Denúncias de corrupção, como a que levou o vice-ministro da Defesa, Timur Ivanov, à prisão, fragilizaram a posição de Shoigu, além de algo que o Kremlin deixou claro nas entrelinhas: a necessidade de forças mais eficientes, e de uma indústria plenamente integrada aos esforços de guerra.

“O Kremlin acredita que irá modernizar a economia e transformá-la numa economia militar. E os militares puxarão o crescimento do PIB”, afirmou no X (antigo Twitter), Alexander Kolesnikov, pesquisador do Fundo Carnegie para a Paz Internacional.

Outra evidência de que a troca foi motivada por questões administrativas foi a manutenção da cúpula militar, incluindo o chefe do Estado-Maior, general Valery Gerasimov. Em declarações à imprensa na noite de domingo, o porta-voz do Kremlin, Dmitry Peskov, reiterou que a troca no Ministério da Defesa em nada altera os planos de combate.

Reformas militares

Embora não admita, o fracasso da ofensiva inicial da Rússia na Ucrânia, e a transformação de uma guerra que deveria ser rápida em um conflito que se arrasta por três anos, é uma frustração para Putin. E a troca evidencia, além do desejo de mudar a base econômica do país, a intenção de reformar as forças de defesa.

Em 2007, em seu segundo mandato presidencial, Putin indicou um ex-vendedor de móveis e aliado do seu círculo de São Petersburgo para o Ministério da Defesa, Anatoly Serdyukov. No ano seguinte, a invasão da Geórgia evidenciou os muitos problemas nas Forças Armadas, e Serdyukov convenceu o Kremlin de que a solução passava pela elevação dos gastos e a otimização das forças de ação rápida.
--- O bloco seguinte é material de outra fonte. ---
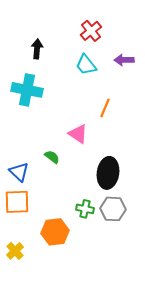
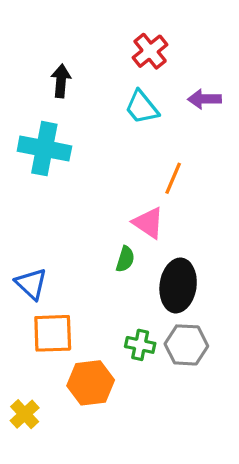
pink triangle: (78, 134) -> (148, 223), moved
green semicircle: (52, 157) -> (125, 259), moved, turned 70
orange square: (17, 202) -> (53, 333), moved

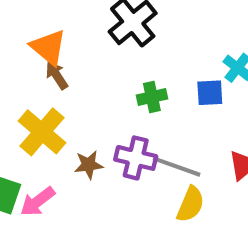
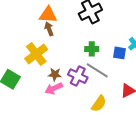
orange triangle: (48, 47) -> (48, 15), turned -48
gray line: (177, 167) -> (97, 70), moved
pink arrow: (38, 202) -> (54, 88), moved

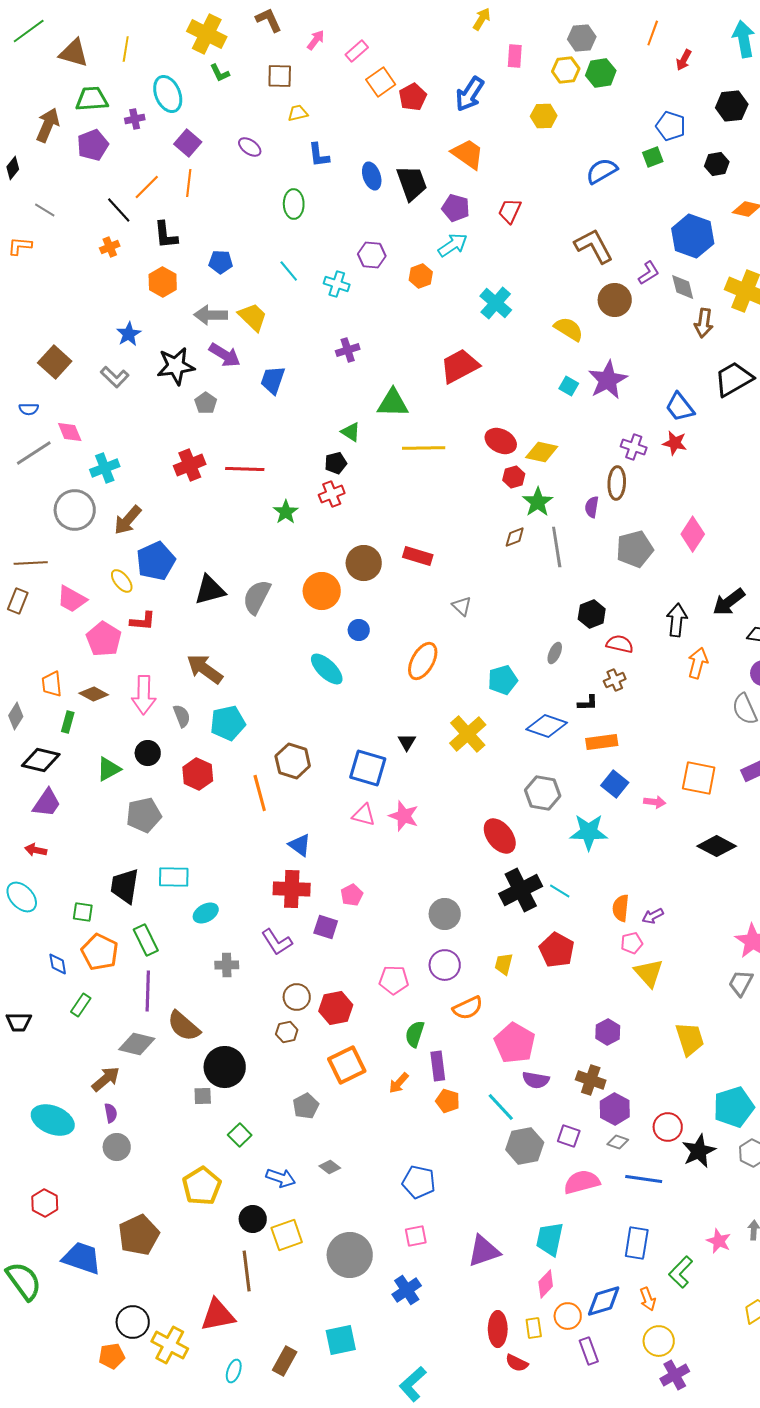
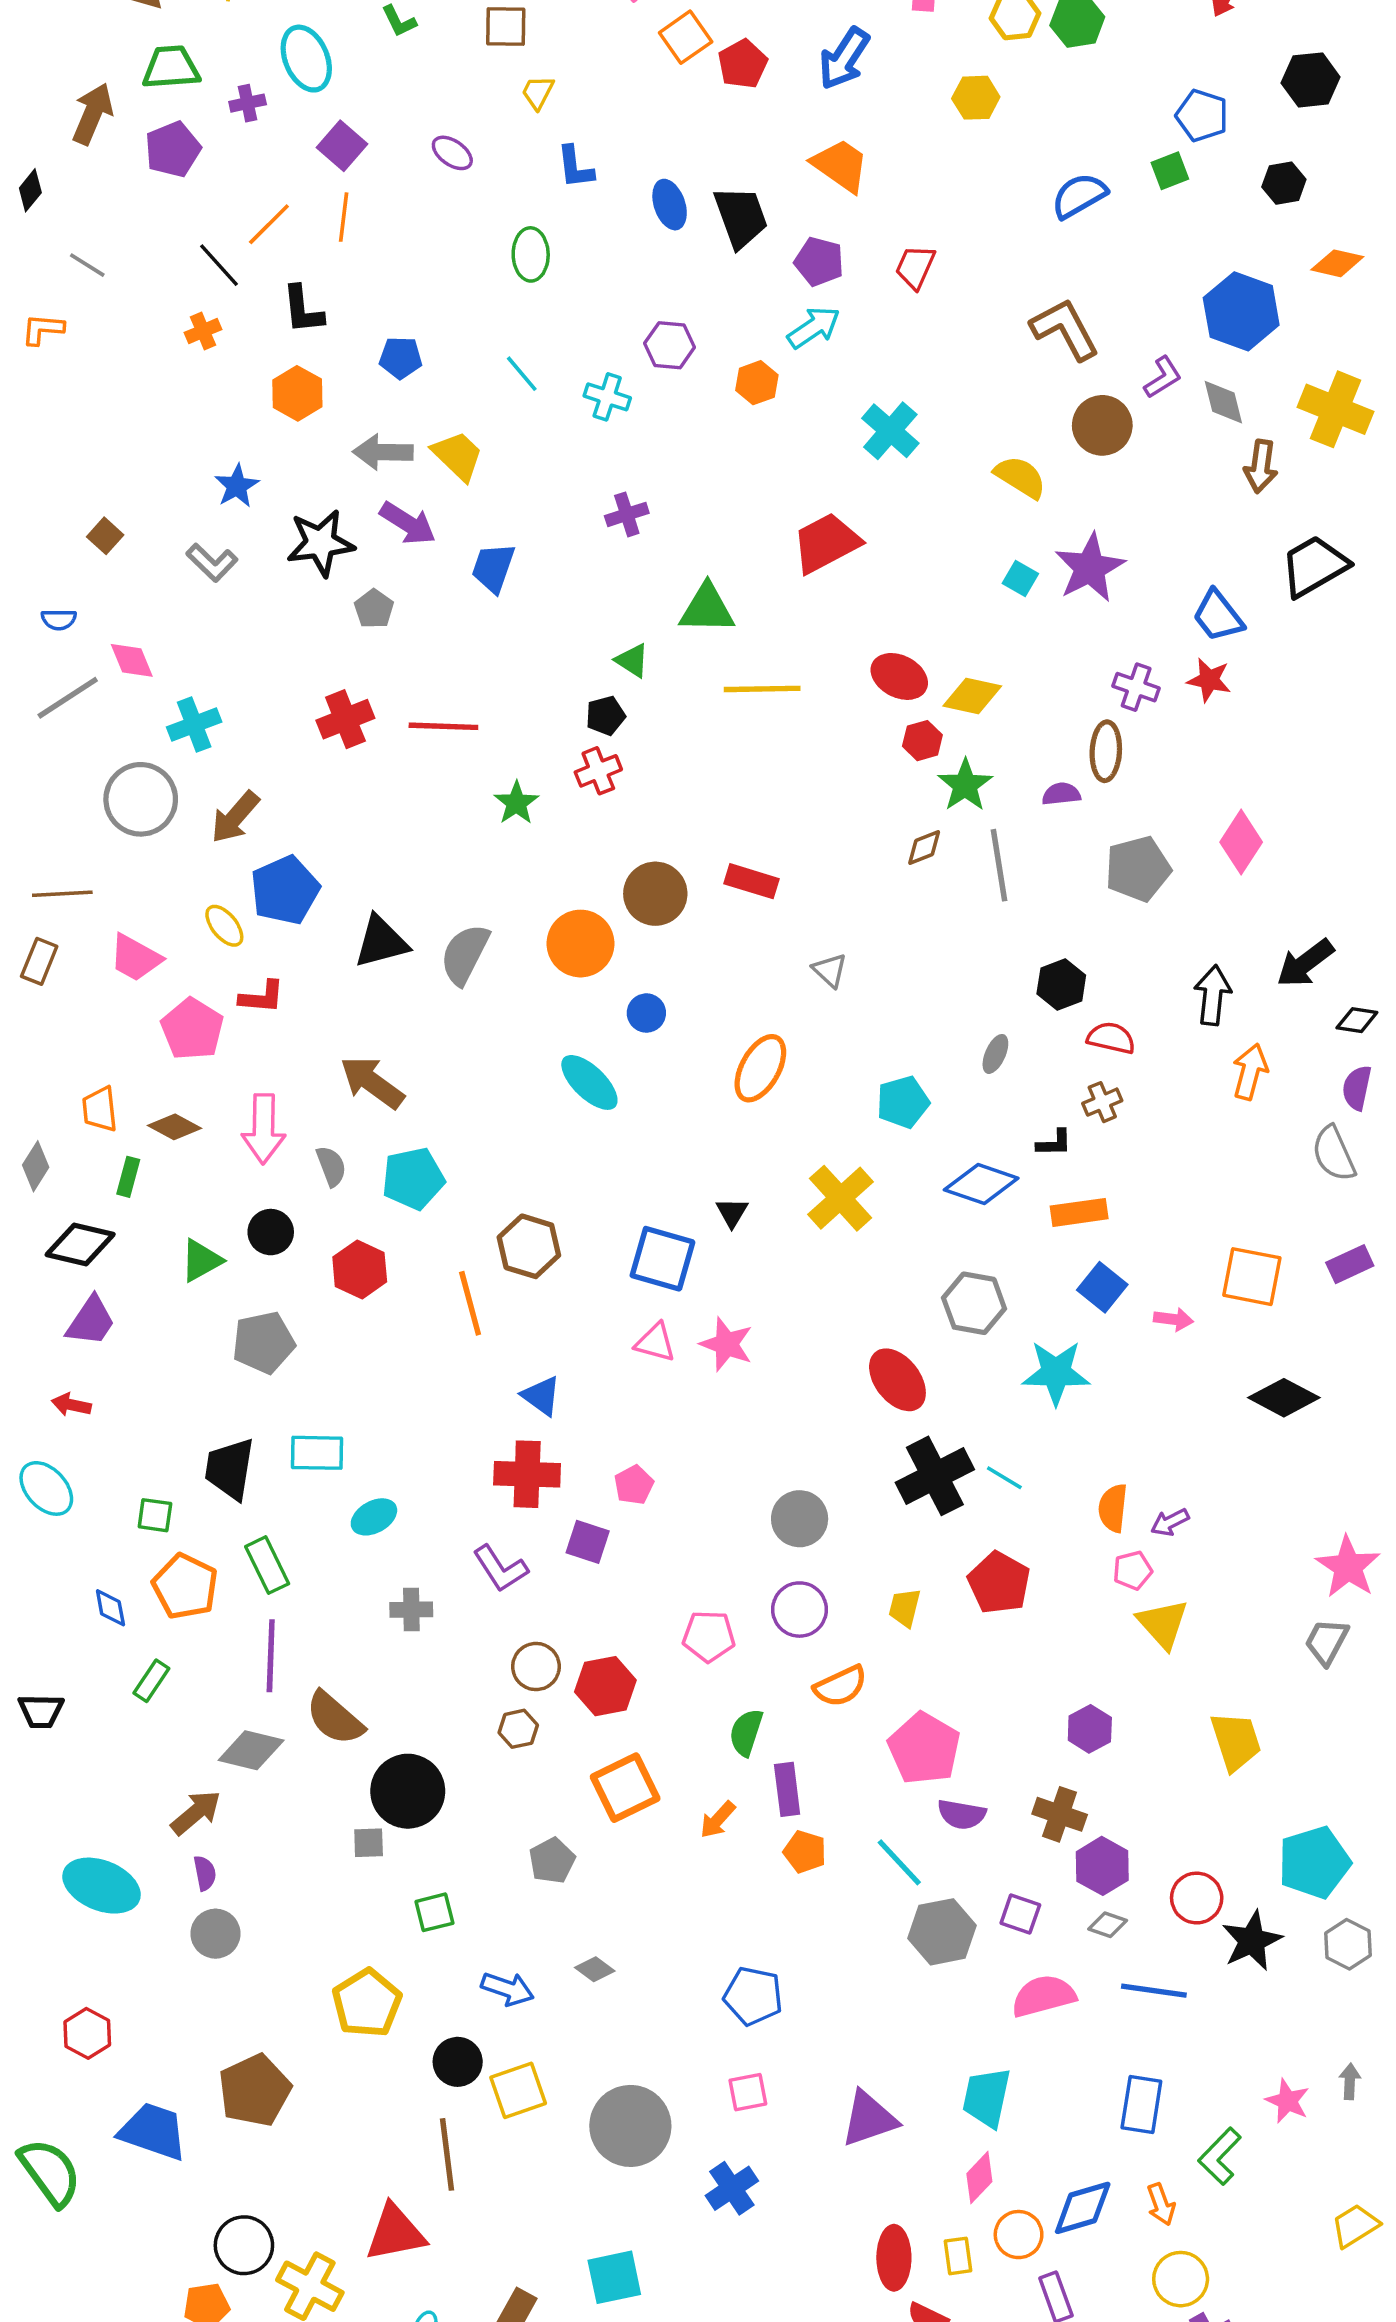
yellow trapezoid: (298, 113) -> (538, 92), turned -50
brown square: (55, 362) -> (105, 536), size x0.6
purple semicircle: (592, 507) -> (1061, 794), turned 75
green square: (240, 1135) -> (434, 1912), turned 30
Serdyukov deixou o cargo em 2012, após um escândalo de corrupção, e foi substituído por Sergei Shoigu, que apesar de seus 12 anos no cargo, não avançou nas reformas, tampouco lançou uma doutrina própria, e não era uma unanimidade nos quartéis. Belousov, por sua vez, tem bons laços com a indústria militar, é favorável a mudanças e não deve, segundo as primeiras indicações, assumir decisões práticas sobre as tropas.
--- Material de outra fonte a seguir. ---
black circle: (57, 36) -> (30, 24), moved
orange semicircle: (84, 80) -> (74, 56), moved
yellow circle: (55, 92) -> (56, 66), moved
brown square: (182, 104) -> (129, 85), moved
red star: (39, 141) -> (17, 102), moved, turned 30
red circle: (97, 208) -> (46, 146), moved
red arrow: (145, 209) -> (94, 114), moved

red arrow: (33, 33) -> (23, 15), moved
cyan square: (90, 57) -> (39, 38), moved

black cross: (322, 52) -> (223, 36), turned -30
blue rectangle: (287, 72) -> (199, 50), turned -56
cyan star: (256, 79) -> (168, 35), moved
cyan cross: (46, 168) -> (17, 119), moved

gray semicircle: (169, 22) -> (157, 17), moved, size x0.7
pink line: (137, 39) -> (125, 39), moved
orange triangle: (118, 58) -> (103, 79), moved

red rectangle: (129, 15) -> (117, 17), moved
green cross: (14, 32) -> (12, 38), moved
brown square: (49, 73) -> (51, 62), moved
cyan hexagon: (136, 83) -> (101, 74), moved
Ex-ministro da Defesa da Rússia, Sergei Shoigu (E), conversa com o presidente Vladimir Putin — Foto: Alexey NIKOLSKY / POOL / AFP

Desde o fracasso inicial na Ucrânia, a atuação de Shoigu era duramente criticada. A insurreição comandada pelo chefe do Grupo Wagner, Yevgeny Prigozhin, em junho do ano passado, parecia ser o último degrau antes de uma queda inevitável. Segundo o Kremlin, Shoigu vai assumir o comando do Conselho de Segurança russo, e não deixará o do círculo próximo de Putin.

Outro envolvido nas trocas foi o agora ex-chefe do Conselho de Segurança, Nikolai Patrushev. O Kremlin afirma que sua nova função será anunciada em breve. Para Tatyana Stanovaya, fundadora da consultoria R.Politik, a “demissão” foi apenas nominal, dada sua importância para Putin

“O cargo de Nikolai Patrushev é ser Nikolai Patrushev. Ele desempenhou um papel ideológico importante, mas não como secretário do Conselho de Segurança, mas como antigo procurador de Putin e antigo chefe do FSB (Serviço Federal de Segurança)”, concluiu Stanovaya no X.